What is needed ->
If a line holds the word "тільки", copy it from the entries.

Information given ->
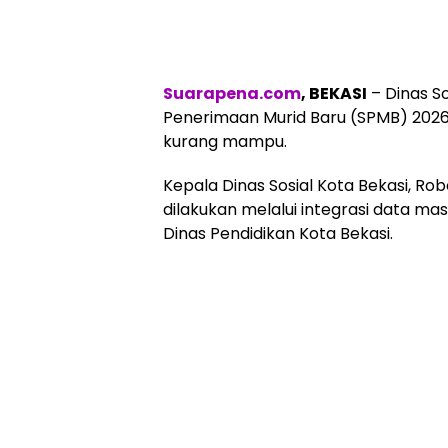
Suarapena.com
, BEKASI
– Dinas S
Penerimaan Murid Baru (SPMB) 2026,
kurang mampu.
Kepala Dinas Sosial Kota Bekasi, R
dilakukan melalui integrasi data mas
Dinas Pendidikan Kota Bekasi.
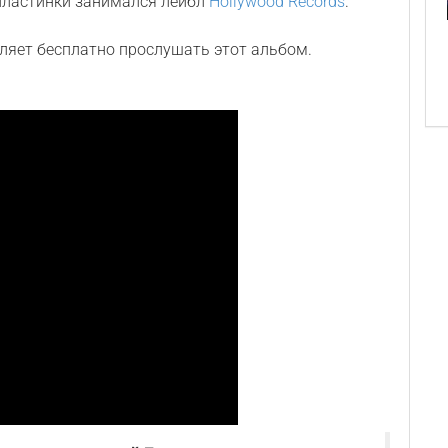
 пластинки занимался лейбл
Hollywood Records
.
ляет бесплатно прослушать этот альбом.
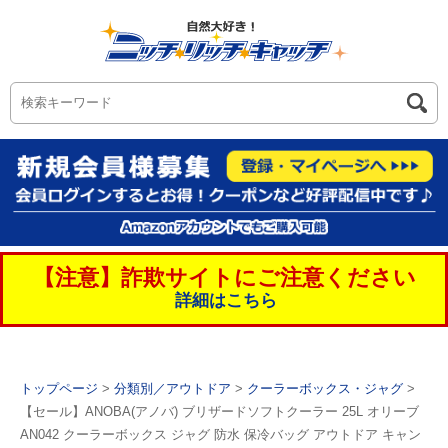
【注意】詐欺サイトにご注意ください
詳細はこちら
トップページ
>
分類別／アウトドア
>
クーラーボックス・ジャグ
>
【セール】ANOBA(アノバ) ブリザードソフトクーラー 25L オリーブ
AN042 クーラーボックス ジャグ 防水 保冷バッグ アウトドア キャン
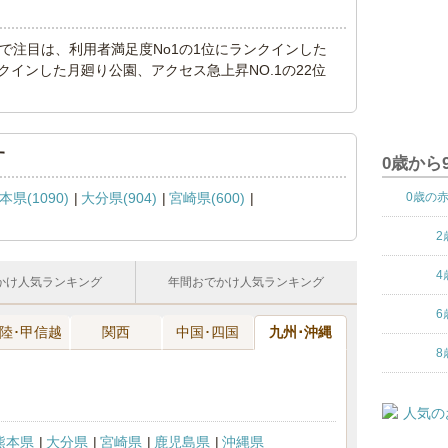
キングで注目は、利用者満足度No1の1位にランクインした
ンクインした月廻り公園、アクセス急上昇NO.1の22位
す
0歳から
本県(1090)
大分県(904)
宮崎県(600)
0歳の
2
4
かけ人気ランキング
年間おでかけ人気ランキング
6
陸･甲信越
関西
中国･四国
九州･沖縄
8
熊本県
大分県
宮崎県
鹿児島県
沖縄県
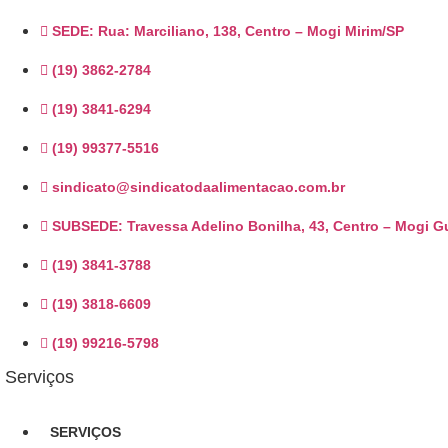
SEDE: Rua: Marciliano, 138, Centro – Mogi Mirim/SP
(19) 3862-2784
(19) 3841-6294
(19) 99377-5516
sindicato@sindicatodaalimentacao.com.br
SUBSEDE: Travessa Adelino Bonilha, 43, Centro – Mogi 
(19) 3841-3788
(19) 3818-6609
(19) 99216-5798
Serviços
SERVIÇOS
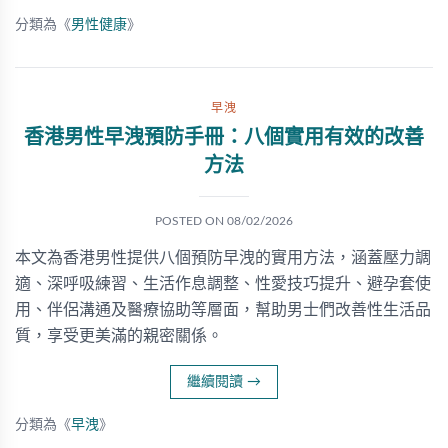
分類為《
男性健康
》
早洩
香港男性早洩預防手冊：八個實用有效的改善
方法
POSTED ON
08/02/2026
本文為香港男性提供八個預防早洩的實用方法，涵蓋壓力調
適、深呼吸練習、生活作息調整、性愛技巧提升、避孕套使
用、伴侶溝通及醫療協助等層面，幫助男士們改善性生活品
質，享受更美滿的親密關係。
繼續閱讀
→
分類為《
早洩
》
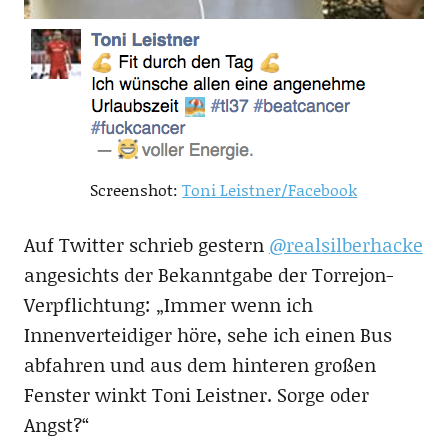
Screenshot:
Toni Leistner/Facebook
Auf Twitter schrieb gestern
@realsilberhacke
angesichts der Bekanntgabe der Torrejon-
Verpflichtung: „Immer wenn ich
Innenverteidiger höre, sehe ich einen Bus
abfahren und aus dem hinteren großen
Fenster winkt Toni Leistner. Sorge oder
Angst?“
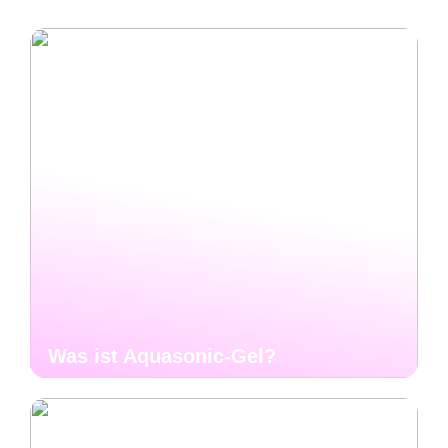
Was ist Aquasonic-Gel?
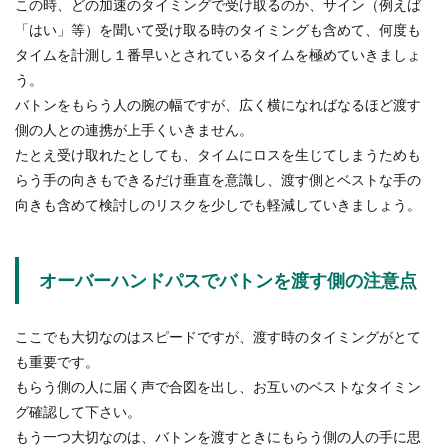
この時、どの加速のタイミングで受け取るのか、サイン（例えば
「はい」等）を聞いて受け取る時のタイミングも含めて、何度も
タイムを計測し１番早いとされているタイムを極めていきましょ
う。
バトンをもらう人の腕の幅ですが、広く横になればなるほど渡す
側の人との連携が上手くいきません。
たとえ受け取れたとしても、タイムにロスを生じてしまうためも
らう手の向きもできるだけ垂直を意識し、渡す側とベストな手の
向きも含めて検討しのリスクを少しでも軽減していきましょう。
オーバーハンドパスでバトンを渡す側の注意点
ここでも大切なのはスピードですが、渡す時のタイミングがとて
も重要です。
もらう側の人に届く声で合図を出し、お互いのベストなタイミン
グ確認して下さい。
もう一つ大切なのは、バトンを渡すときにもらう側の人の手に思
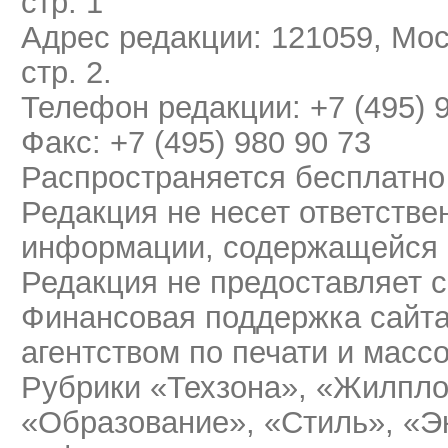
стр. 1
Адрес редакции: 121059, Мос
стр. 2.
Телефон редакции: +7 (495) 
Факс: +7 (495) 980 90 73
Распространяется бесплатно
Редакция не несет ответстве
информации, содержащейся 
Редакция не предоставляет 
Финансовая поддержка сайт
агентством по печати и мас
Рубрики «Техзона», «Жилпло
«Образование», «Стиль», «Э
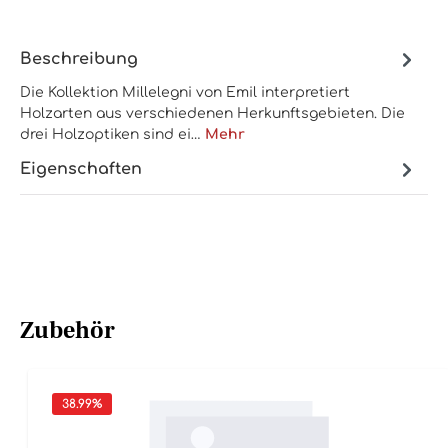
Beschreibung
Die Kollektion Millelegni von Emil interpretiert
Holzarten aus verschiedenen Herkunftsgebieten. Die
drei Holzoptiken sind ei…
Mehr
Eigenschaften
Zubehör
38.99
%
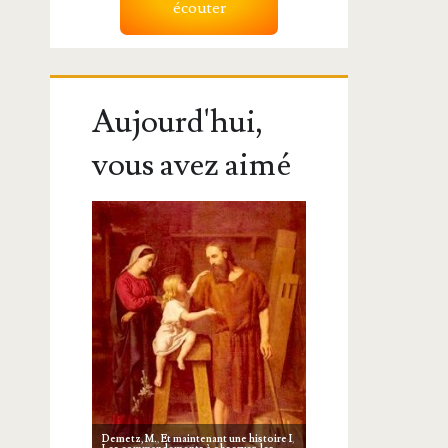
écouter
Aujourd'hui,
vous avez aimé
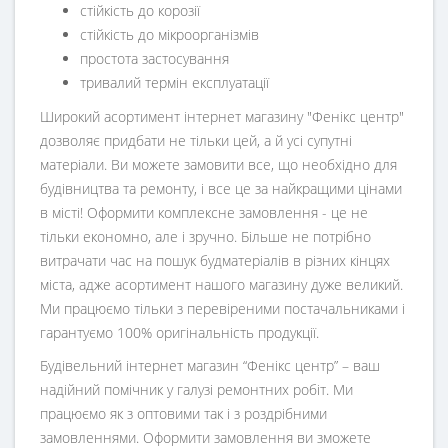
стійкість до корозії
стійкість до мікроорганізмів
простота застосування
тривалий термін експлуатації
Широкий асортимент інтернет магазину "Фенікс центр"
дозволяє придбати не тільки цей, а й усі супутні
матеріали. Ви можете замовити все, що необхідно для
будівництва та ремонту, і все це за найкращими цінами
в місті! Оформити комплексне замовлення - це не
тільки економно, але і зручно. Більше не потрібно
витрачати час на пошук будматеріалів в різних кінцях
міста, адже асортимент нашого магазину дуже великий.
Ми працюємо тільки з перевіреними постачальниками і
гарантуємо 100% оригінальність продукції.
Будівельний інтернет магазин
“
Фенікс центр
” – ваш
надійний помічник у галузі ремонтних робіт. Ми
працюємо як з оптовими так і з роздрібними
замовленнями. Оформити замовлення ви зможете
* * *
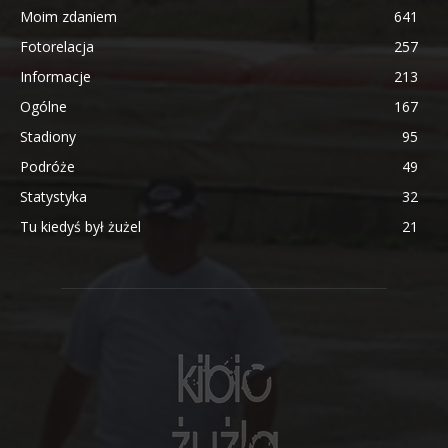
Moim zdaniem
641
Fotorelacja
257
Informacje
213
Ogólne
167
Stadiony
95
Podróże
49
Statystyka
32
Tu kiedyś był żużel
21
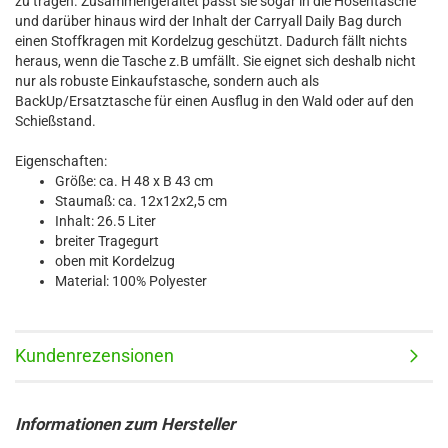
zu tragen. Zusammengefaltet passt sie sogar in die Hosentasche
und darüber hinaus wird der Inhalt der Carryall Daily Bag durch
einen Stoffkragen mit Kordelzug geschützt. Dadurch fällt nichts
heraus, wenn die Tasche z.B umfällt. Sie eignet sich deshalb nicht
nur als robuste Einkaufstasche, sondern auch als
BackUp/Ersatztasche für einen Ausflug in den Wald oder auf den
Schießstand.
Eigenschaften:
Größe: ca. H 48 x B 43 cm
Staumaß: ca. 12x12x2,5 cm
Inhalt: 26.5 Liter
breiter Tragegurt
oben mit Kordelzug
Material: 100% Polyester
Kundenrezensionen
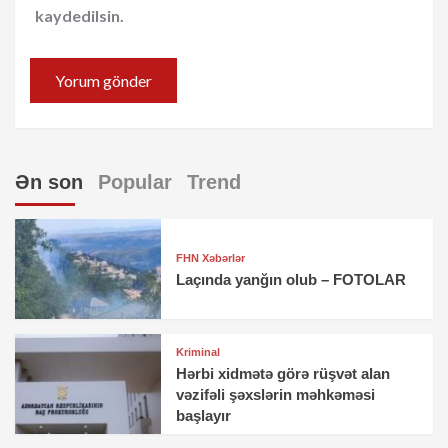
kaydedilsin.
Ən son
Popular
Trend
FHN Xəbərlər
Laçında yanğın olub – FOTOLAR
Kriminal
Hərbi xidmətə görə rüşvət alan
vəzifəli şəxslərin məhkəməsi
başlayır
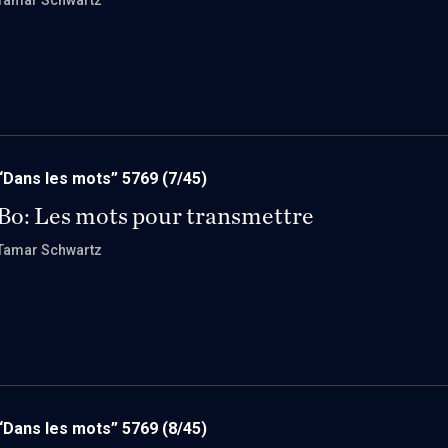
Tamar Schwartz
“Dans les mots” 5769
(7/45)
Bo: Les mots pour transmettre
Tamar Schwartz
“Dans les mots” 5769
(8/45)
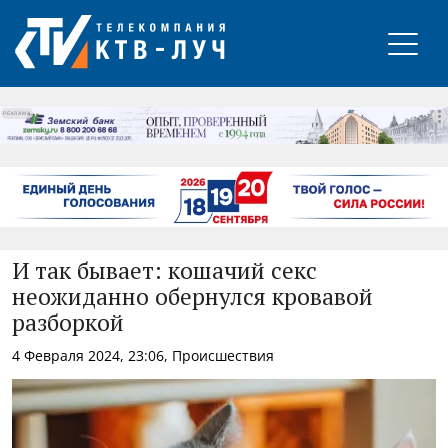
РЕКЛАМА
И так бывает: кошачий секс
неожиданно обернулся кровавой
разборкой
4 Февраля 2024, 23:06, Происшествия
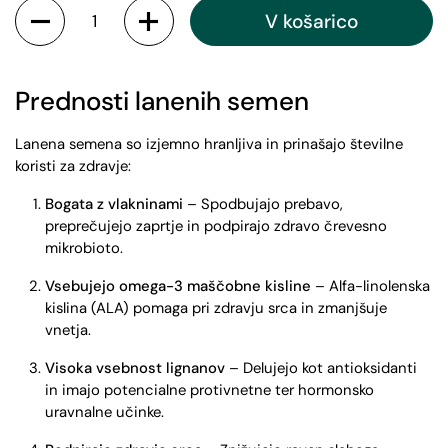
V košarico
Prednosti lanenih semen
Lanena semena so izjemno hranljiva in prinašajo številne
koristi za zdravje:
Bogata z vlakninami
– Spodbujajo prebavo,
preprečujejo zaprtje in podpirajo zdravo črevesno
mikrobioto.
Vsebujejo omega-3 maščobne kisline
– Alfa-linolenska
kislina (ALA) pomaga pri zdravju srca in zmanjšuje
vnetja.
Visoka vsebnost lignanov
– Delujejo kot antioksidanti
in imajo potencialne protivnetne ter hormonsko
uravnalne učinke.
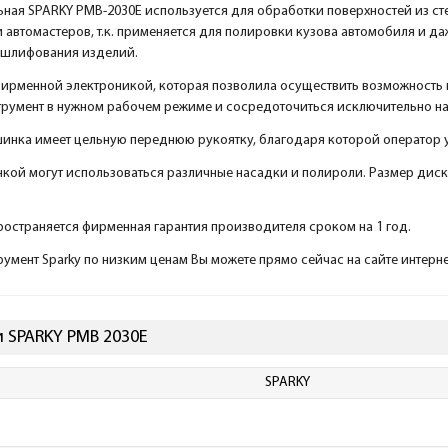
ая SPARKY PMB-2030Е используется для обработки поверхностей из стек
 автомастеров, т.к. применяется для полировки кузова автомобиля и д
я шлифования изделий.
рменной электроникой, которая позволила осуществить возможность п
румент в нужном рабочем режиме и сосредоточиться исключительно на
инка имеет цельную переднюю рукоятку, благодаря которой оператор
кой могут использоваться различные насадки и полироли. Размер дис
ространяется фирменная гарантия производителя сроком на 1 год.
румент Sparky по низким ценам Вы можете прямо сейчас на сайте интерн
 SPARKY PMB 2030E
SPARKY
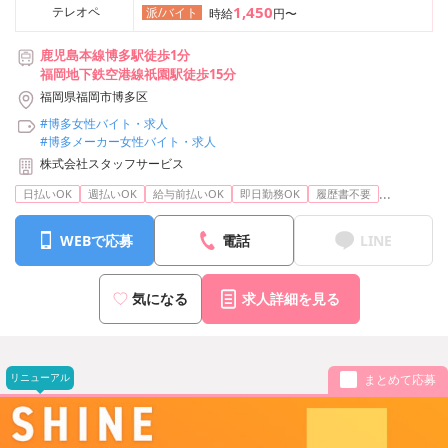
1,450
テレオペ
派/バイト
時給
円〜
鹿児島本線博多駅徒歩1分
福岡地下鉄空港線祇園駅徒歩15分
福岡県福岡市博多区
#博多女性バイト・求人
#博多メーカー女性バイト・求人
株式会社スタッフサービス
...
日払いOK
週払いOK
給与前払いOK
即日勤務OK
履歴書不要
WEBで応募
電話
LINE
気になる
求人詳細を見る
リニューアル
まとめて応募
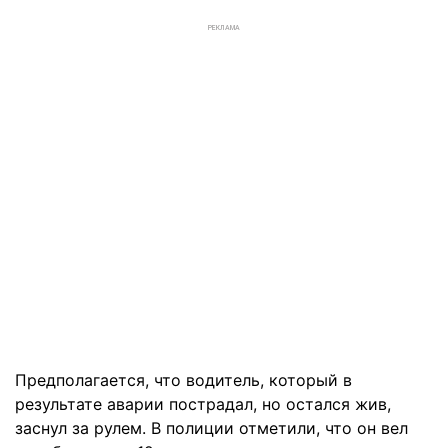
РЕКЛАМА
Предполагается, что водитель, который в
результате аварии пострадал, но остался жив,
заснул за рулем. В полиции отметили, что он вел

Output for this exercise ->
дозволяє придбати не тільки цей, а й усі супутні
тільки економно, але і зручно. Більше не потрібно
Ми працюємо тільки з перевіреними постачальниками і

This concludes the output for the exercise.